BETANEWS.ID, JEPARA – Puluhan kaligrafi tampak terjajar di depan rumah yang berada di Desa Kalipucang Kulon RT 04 RW 02, Kecamatan Welahan, Jepara. Kaligrafi yang terpajang rapi itu tak lain adalah milik Ainur Rozaq (25), yang merintis bisnis bermodalkan ilmu dari pesantren.
Ditemui di kediamannya, Rozaq, sapaan akrabnya, menceritakan awal mula membuka bisnis kaligrafi. Dia mendapat ilmu kaligrafi dari pondok pesantren, tepatnya di Pondok Pesantren Balekambang yang berlokasi di Desa Gemiring Lor, Kecamatan Nalumsari, Jepara.

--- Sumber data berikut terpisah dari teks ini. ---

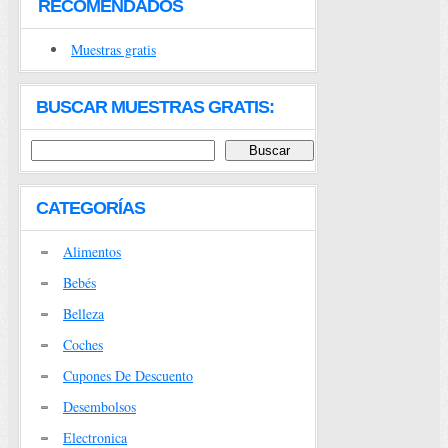
RECOMENDADOS
Muestras gratis
BUSCAR MUESTRAS GRATIS:
CATEGORÍAS
Alimentos
Bebés
Belleza
Coches
Cupones De Descuento
Desembolsos
Electronica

“Saat saya masih duduk di bangku Madrasah Aliyah, ada kursus pendalaman khot kaligrafi. Jadi saya ikut kursus tersebut hingga punya modal ilmu kaligrafi ini,” ucap pemuda lulusan Fakultas Ekonomi IAIN Kudus itu.

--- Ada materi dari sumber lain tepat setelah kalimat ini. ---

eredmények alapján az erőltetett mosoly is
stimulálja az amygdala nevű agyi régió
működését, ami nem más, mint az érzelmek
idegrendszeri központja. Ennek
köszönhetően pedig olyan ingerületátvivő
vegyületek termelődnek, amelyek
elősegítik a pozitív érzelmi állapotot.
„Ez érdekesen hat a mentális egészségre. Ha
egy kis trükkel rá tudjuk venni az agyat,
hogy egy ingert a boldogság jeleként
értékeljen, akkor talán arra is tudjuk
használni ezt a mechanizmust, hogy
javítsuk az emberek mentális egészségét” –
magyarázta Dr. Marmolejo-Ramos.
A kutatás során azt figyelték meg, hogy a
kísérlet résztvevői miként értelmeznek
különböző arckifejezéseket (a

Baca juga: Tak Disangka, Kaligrafi Bernilai Jual Tinggi Ini Ternyata Terbuat dari Berbagai Limbah
Setelah lulus Madrasah Aliyah, Rozaq kemudian kerja di tempat pembuatan kaligrafi. Selain untuk menambah pengalaman, ia juga terus mengasah kemampuannya dalam membuat kaligrafi selama satu tahun bekerja.
Setelah merasa cukup mendapat pengalaman, Rozaq akhirnya memberanikan diri untuk membuka usahanya sendiri. Setelah berjalan beberapa tahun, Rozaq mengaku sempat berhenti memproduksi kaligrafi lantaran kesibukan di kampus. Ditambah lagi karena adanya pandemi Covid-19.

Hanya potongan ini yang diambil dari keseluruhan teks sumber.